* [Exercise brief] In the records below, find the line with "Mask: 'esophagus'. Output" and repeat it and every line after it, exactly, without any pictures.
── Record set
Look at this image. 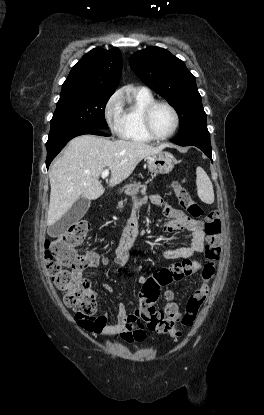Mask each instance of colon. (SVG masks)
I'll return each instance as SVG.
<instances>
[{
    "instance_id": "colon-1",
    "label": "colon",
    "mask_w": 264,
    "mask_h": 415,
    "mask_svg": "<svg viewBox=\"0 0 264 415\" xmlns=\"http://www.w3.org/2000/svg\"><path fill=\"white\" fill-rule=\"evenodd\" d=\"M173 190L180 206L193 218H203L206 247L205 263L201 269V285L188 298L185 309L180 311L172 301L171 294L163 310L156 308L162 288L172 282L191 276L198 268L199 261L185 259L182 262L160 269L148 279L139 293L137 324L141 329L181 335L178 326L191 327L206 300L210 282L214 278L221 254V221L217 211L204 213L193 200L190 192L180 183H173ZM90 225L86 220L75 222L66 232L61 233L52 243L45 246L46 270L58 291H61L65 306L74 311V318L83 327L92 328L95 319L92 315L97 305V293L82 272L102 262L96 253L79 249L88 236ZM139 339L140 337L137 336Z\"/></svg>"
}]
</instances>
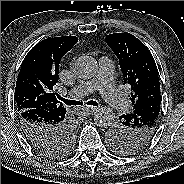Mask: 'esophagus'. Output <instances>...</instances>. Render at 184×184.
<instances>
[{
    "label": "esophagus",
    "instance_id": "esophagus-1",
    "mask_svg": "<svg viewBox=\"0 0 184 184\" xmlns=\"http://www.w3.org/2000/svg\"><path fill=\"white\" fill-rule=\"evenodd\" d=\"M80 111V114H92L95 110H96V107H93V106H87V107H83V108H80L79 109Z\"/></svg>",
    "mask_w": 184,
    "mask_h": 184
}]
</instances>
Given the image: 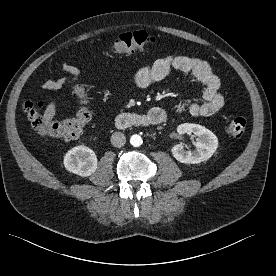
────
* [Exercise answer]
Mask: 'esophagus'. Output <instances>...</instances>. Render at 184×184.
<instances>
[{
    "label": "esophagus",
    "instance_id": "esophagus-1",
    "mask_svg": "<svg viewBox=\"0 0 184 184\" xmlns=\"http://www.w3.org/2000/svg\"><path fill=\"white\" fill-rule=\"evenodd\" d=\"M80 111V114H92L95 110H96V107H93V106H87V107H83V108H80L79 109Z\"/></svg>",
    "mask_w": 184,
    "mask_h": 184
}]
</instances>
Given the image: 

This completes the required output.